Currently, loading a document into a DOM and then saving it does not exactly preserve the source. This leads to a number of bugs, including bugs like bug 129508 where valid HTML gets converted to invalid HTML. There are three kinds of source text: text that consitutes the opening of a tag, text that constitutes the closing of a tag, and text that is neither ("the content"). We already try to preserve the content text exactly. We don't preserve tag-opening or tag-closing text, but we should. If we did, we could roundtrip documents through the DOM and preserve a lot more of the exact source text. The proposal, then, is to AS AN OPTION store two additional strings in each DOM node corresponding to a tag: the string that constituted the opening of the node's tag, and the string that constituted the closing of the node's tag (or an empty string if there was no closing tag). Any operation that changes the attributes of the node can simply discard the string annotations. During serialization we output these strings in lieu of the standard generated open/close sequences (if present). If leading or trailing whitespace is treated as part of an open-tag or close-tag sequence, that whitespace will need to be included in the open-tag or close-tag string.
*** Bug 155474 has been marked as a duplicate of this bug. ***
I like this idea. I think we should use it for the editor. (We shouldn't use it for the normal browser's save page feature, because that should just use the cached copy.)

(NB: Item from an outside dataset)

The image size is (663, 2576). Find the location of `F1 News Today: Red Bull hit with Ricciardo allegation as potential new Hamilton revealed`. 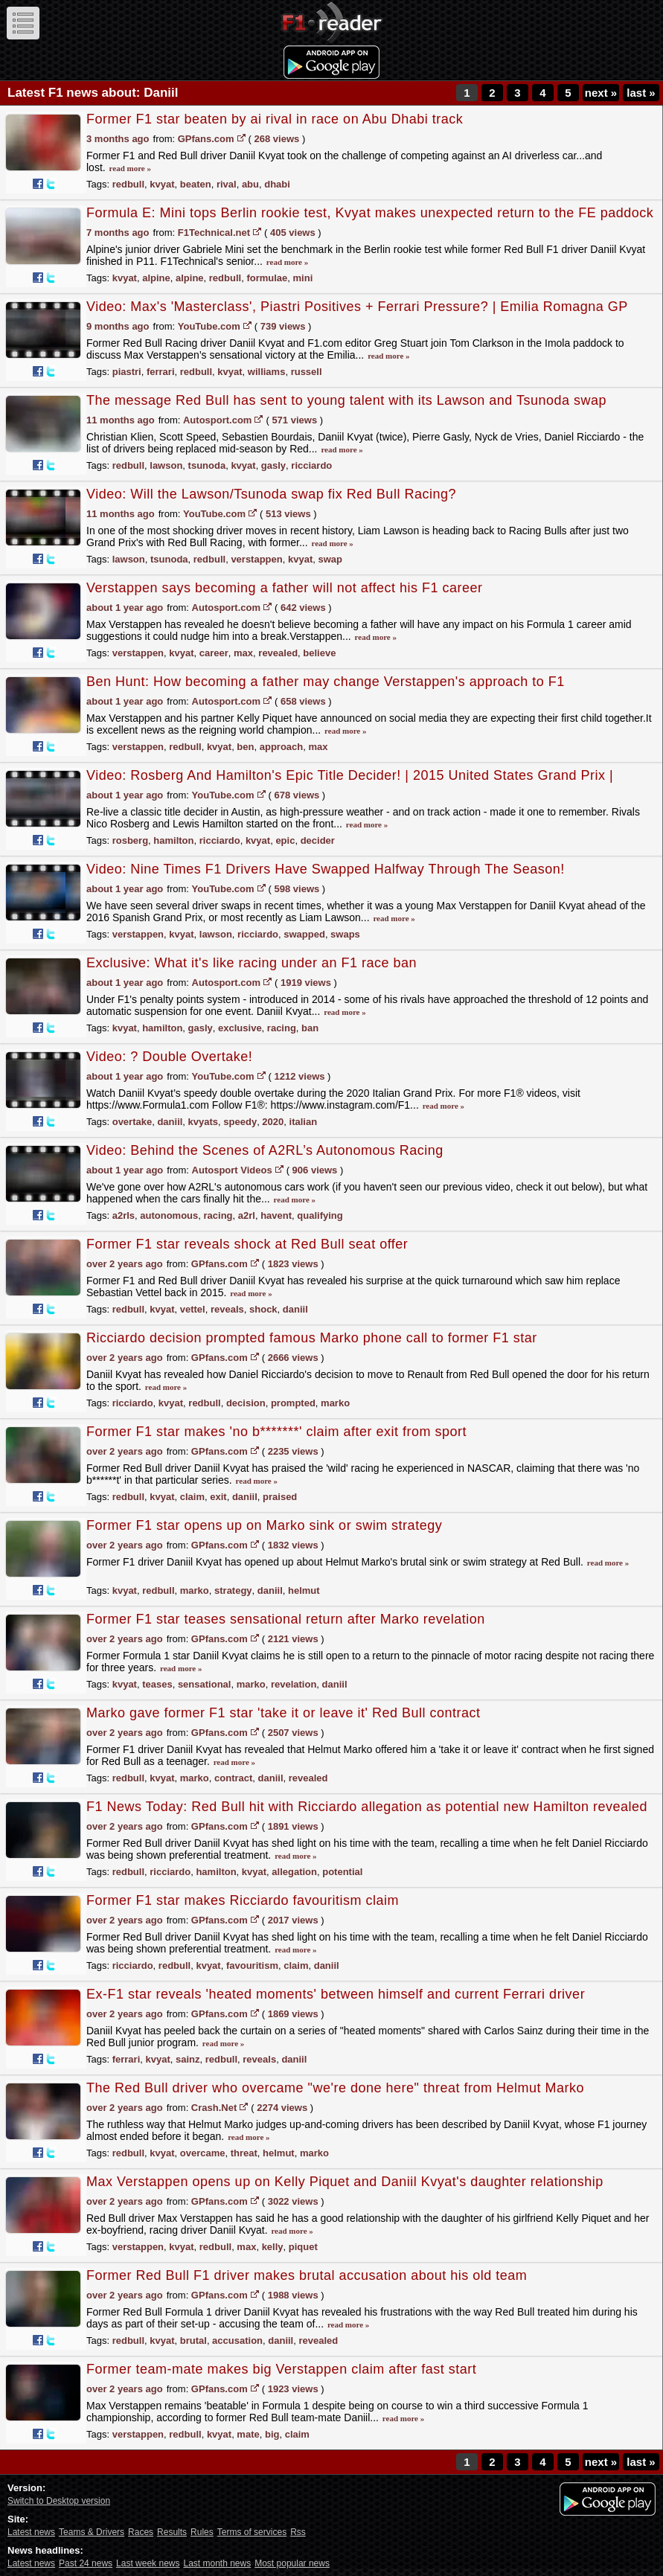 F1 News Today: Red Bull hit with Ricciardo allegation as potential new Hamilton revealed is located at coordinates (366, 1806).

The only way I can see this being done is to add a hash (global or per document) that mapps content element to start tag string (I don't see why we'd need to store the end tag as a string, just storing a bit that says whether there was one or not should be enough, no?), and does so only when parsing for the editor. The tricky part here is to make us not pay a performance hit on mutation of an element in the case where we didn't build the DOM for the editor.
> (I don't see why we'd need to store the end tag as a string, just storing a bit > that says whether there was one or not should be enough, no?) I'm told that there are, in fact, many ways to write the end tag. If we can steal a bit or two in the DOM node, then we can test that bit during mutation and take the slow path only if the bit is set.

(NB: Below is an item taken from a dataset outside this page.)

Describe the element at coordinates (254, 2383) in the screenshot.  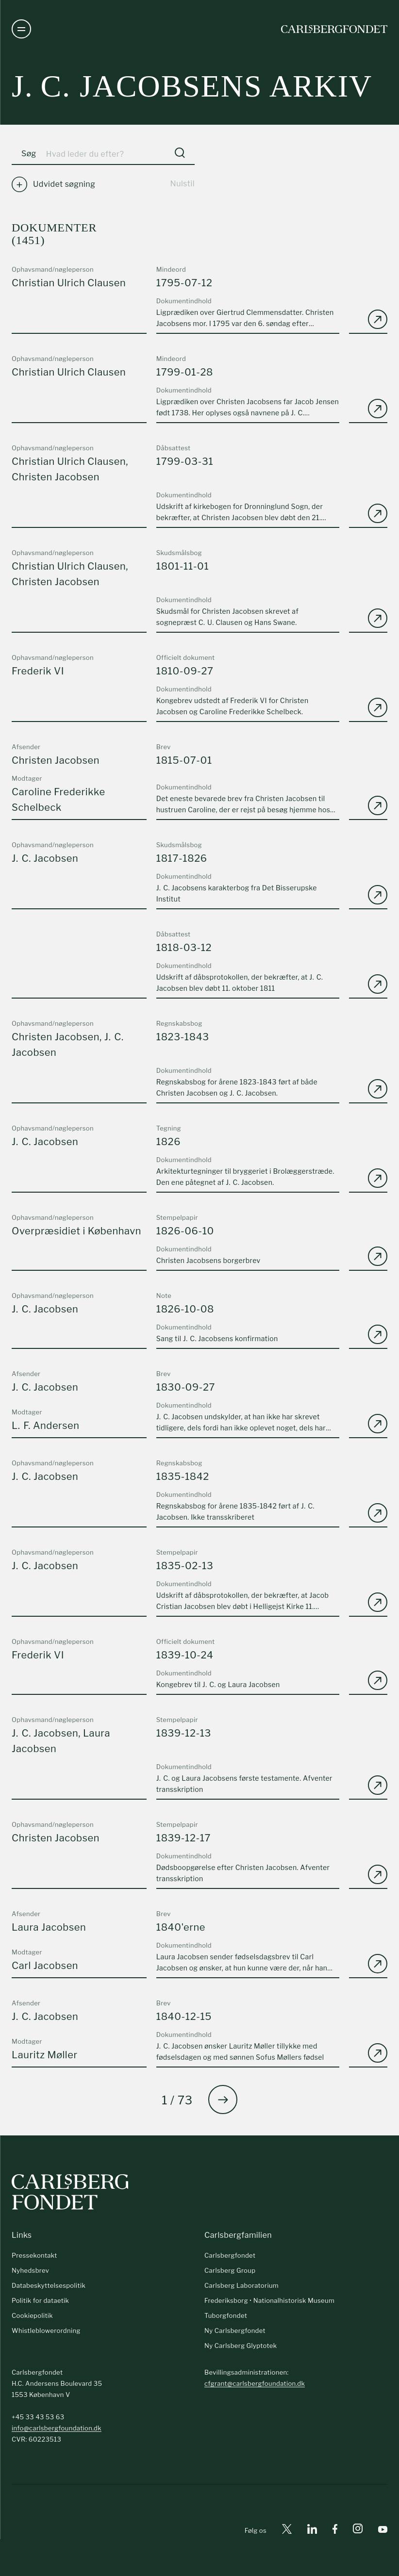 I see `cfgrant@carlsbergfoundation.dk` at that location.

The editor isn't the only case where we serialize DOM output to html. We also do on Save As (complete) from the browser. Are we going to accept the loss of this extra information in that case?
Save As Complete already screws the documents in many ways, we don't need to worry about round-tripping in that case.
... and we will *not* pay the overhead of holding the start tag as a string in memory for every document we load.
I'm working on making room for bits for this in our elements...
Bug 156364 will make it possible for someone (read "not me") to fix this.
Mass-reassigning bugs to firstname.lastname@example.org